The Ateneum building celebrated its inauguration on 18 November 1887. The new art forum was a momentous achievement for the Finnish cultural establishment, albeit that its inception was the subject of heated controversy and debate. The project was conceived by Professor Carl Gustaf Estlander, who envisaged a house of the arts in which art and crafts would flourish under the same roof in a creative alliance – an idea greeted none too enthusiastically by Finland’s artists. Few in number though they were, they felt reluctant to relegate “real art” to the same status as “commonplace” applied arts, particularly as the Finnish Art Society (founded 1846) had already instigated the practice of organising art exhibitions. Eventually these differences were put aside and a compromise was reached, but the motto carved above the building’s main entrance survives as a telling reminder of Ateneum’s controversial early history: Concordia res parvae crescunt – through unity small things do grow.

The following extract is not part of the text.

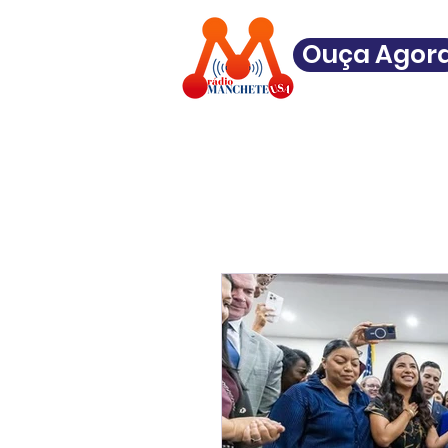
Ouça Agor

All things considered, Ateneum was a remarkable achievement for a budding nation of Finland’s size. For a small country yet to gain independence, Finland was willing to invest a generous sum of capital in a cultural undertaking so ambitious as to be dubbed among its contemporaries as a “Palace of a million marks”.
The Ateneum building originally served a variety of different functions. One half of the building was taken up by the collections and Drawing School of the Finnish Art Society, while the other half accommodated the School of Applied Art and the collections and offices of the Finnish Society of Crafts and Design. Symbolising this dual role, the patron goddess of arts stands in the centre of the tympanum above the main entrance, with two words engraved in the crowns of laurel she holds in either hand: art in one, crafts in the other.

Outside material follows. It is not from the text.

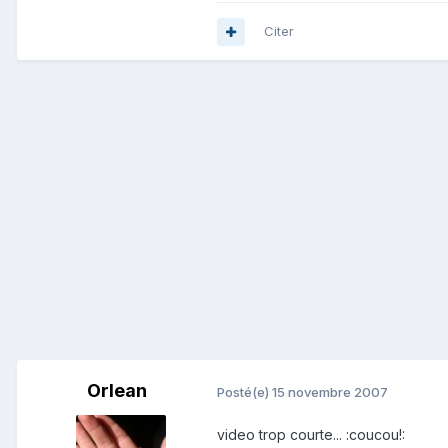
Citer
Orlean
Posté(e)
15 novembre 2007
video trop courte... :coucou!:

The task of drawing up the architectural plans for the building was entrusted to Theodor Höijer, a prominent architect who designed many important buildings in Helsinki’s centre. For the facade ornaments, Höijer enlisted the help of his friend Carl Eneas Sjöstrand, who sculpted the allegorical goddess of art in the tympanum, the caryatids guarding the main entrance, and the portraits of the great masters, Bramante, Raphael and Phidias. The facade decorations also feature a set of medallion portraits of the world’s celebrated artists, sculpted not by Sjöstrand but Ville Vallgren, Finland’s leading sculptor of that time, then already based in Paris. The execution of all other ornamental elements was delegated to a decorative sculptor, Magnus von Wright.

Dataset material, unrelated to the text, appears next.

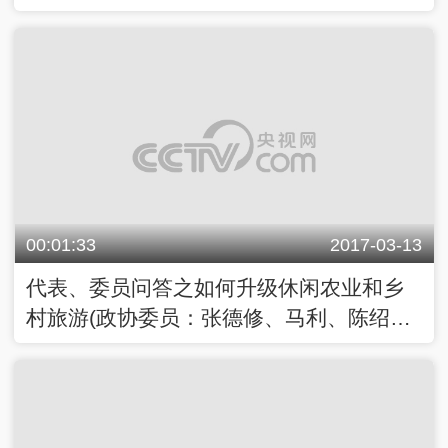
00:01:33
2017-03-13
代表、委员问答之如何升级休闲农业和乡
村旅游(政协委员：张德修、马利、陈绍
军、人大代表：赵皖平)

Within a few decades, the interiors grew crowded for the building’s numerous occupants. Faced with an acute shortage of space, the Society of Crafts and Design sought new premises for its museum. Today the Design Museum has its own building at 23 Korkeavuorenkatu. The two schools and the art museum remained in the building until the 1970s, at which point the School of Applied Art (today the University of Art and Design) and the Drawing School of the Finnish Art Society (now the Fine Arts Academy) were relocated to their own premises. After these changes, the sole occupant remaining in the building was the art museum, then administered by the Finnish Art Society. In autumn 1990, it was placed under government administration and incorporated within the Finnish National Gallery. Today the building houses the Ateneum Art Museum and the Central Art Archives. The other two departments of the National Gallery occupy their own buildings; the Museum of Contemporary Art Kiasma was inaugurated at Postiaukio in May 1998, and the Sinebrychoff Art Museum dedicated to older international art is completely renovated at 40 Bulevardi.